顔面の筋肉や目を動かす筋肉に力が入らなくなって、目を閉じられなくなったり、物が二重に見えたり、ろれつが回らなくなったり、食事を飲み込みにくくなったりすることもあります。手足のまひの程度は発症してから1〜2週以内に最もひどくなり、その後は改善していきます。重症の場合には、寝たきりになったり、呼吸もできなくなります。

ギラン・バレー症候群の検査と診断と治療

ギラン・バレー症候群では、発症してからなるべく早い急性期に免疫グロブリン大量静注療法、あるいは単純血漿(けっしょう)交換療法を行うと、ピークの時の症状の程度が軽くなり、早く回復することがわかっています。単純血漿交換療法では、人工透析のような体外循環の回路に血液を通して、血液を赤血球、白血球などの血球成分と、血球以外の血漿成分に分けます。自己抗体を含む血漿成分を捨てて、ウイルスが混入していない代用血漿と自分の血球を体内に戻します。

重症の場合は、まひが次第に体の上のほうに広がって、呼吸まひを起こすようになるので、呼吸管理に気を付ける必要があります。ピークの時には人工呼吸器を用いたり、血圧の管理を行ったりといった全身管理が重要であり、回復する時期にはリハビリテーションも大切となります。

症状は遅くとも1カ月以内にピークとなり、その後徐々に回復に向かい、6~12カ月で多くの発症者はほぼ完全によくなります。比較的、良性の疾患ながら、何らかの障害を残す人が約2割いて、急性期やその後の経過中に亡くなられる人が約5パーセントと報告されています。再発率は多くても、5パーセント未満と見なされています。

🇳🇮汗孔角化症

カサカサした皮疹が四肢を中心に多発する皮膚病

汗孔角化(かんこうかくか)症とは、直径数ミリから数センチの大きさで、赤や茶色の円形または環状の形をした、平たく少しだけ盛り上がったカサカサした皮疹(ひしん)が、四肢を中心として、全身の皮膚に多発する疾患。
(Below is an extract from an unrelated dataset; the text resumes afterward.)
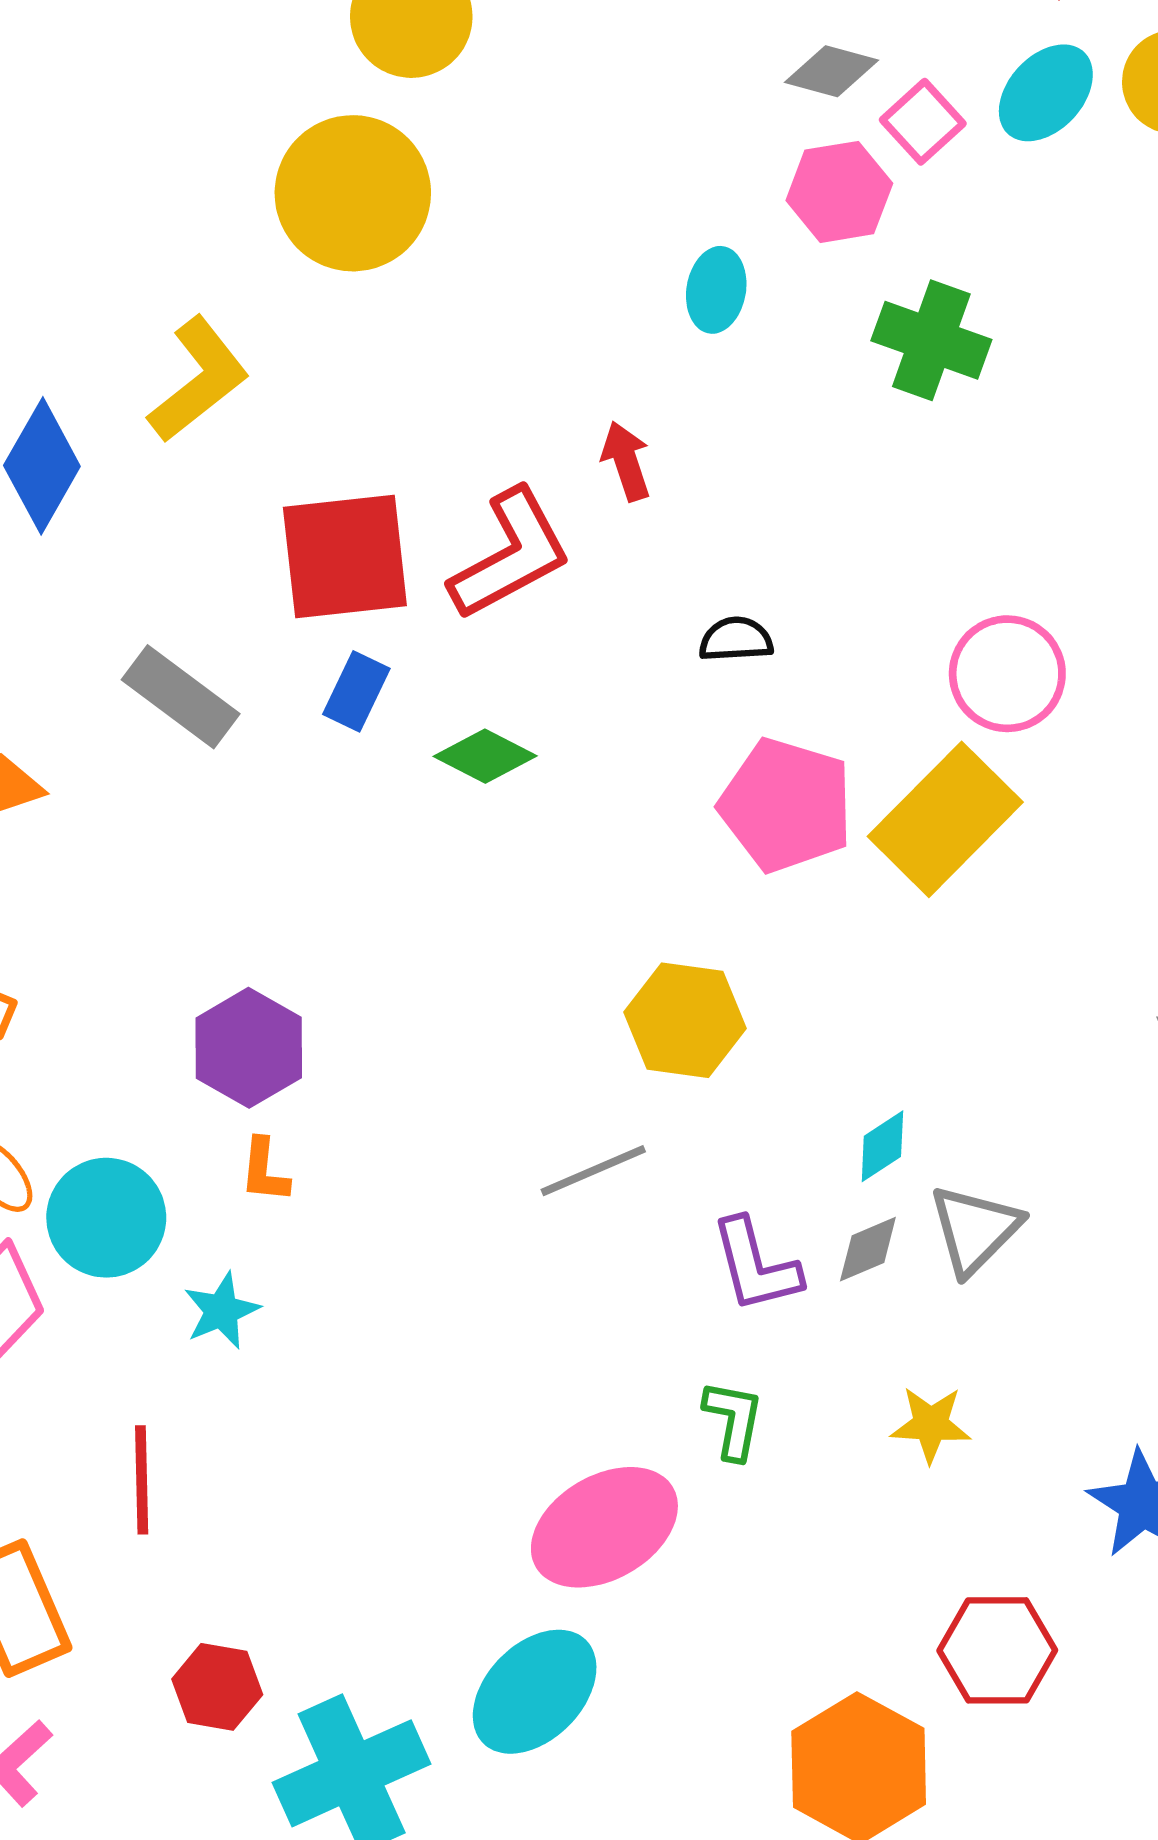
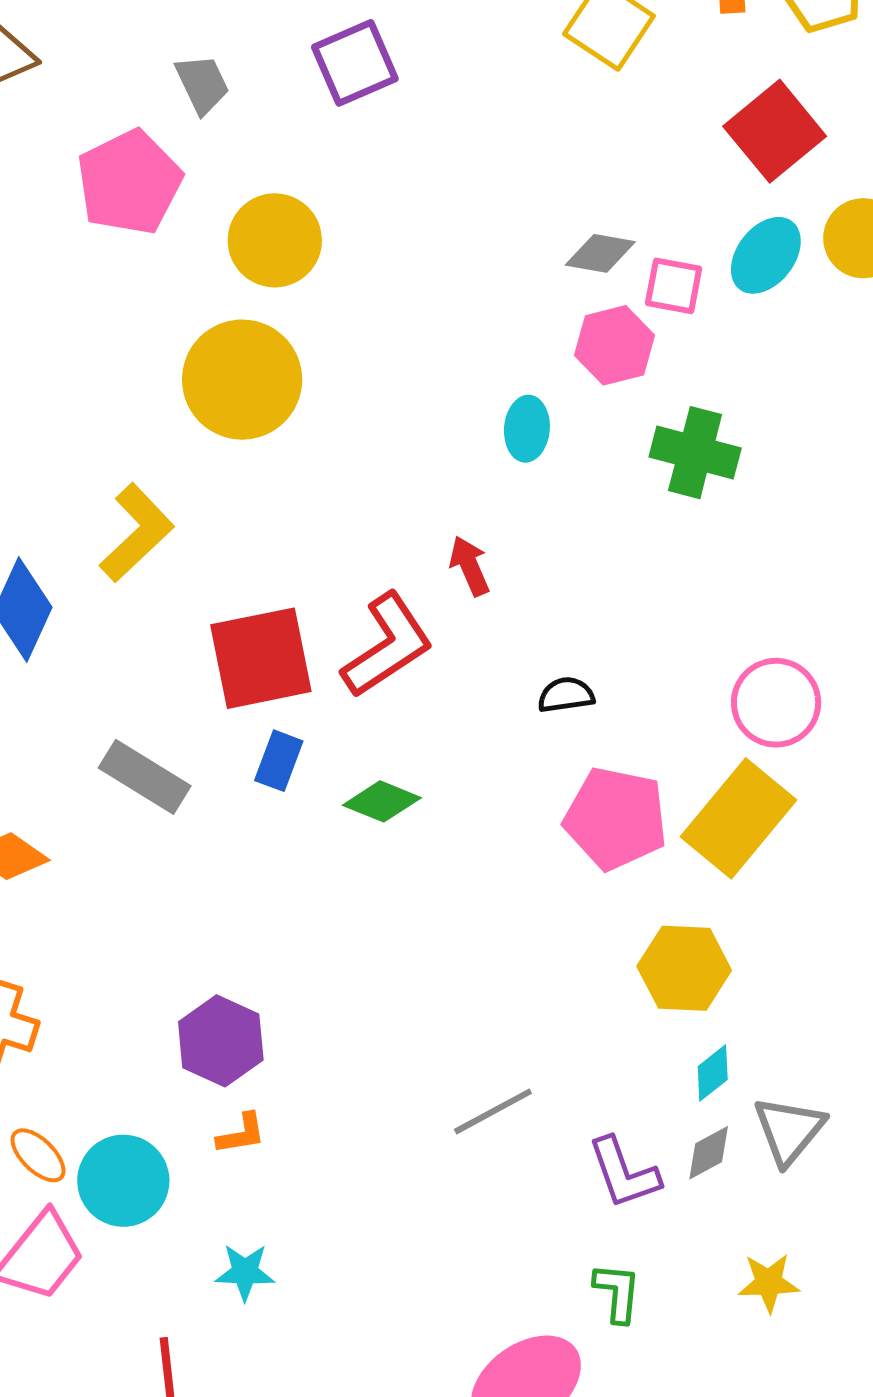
pink square: (923, 122) -> (674, 286), turned -32
yellow hexagon: (685, 1020) -> (684, 968), moved
orange L-shape: (264, 1171) -> (241, 1134), turned -100
cyan star: (222, 1311) -> (245, 1272), moved, turned 30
男性に多く、自覚症状が乏しいことが多くなっています。皮膚の症状はよくなったり悪くなったりして、基本的に慢性的かつゆっくり症状が経過します。時にしこりのようになり、皮膚がんに移行する例もあります。

以前は、汗の出口である汗孔が厚みを増して硬くなる角化異常が関与していると考えられていましたが、今は、皮膚病変が汗孔に限局しないことがわかっています。

皮疹の分布や経過により、古典型(ミベリ型)、日光表在播種(はしゅ)型、表在播種型、線状型、掌蹠(しょうせき)播種型、限局型の病型に分けますが、明確でないことも多くみられます。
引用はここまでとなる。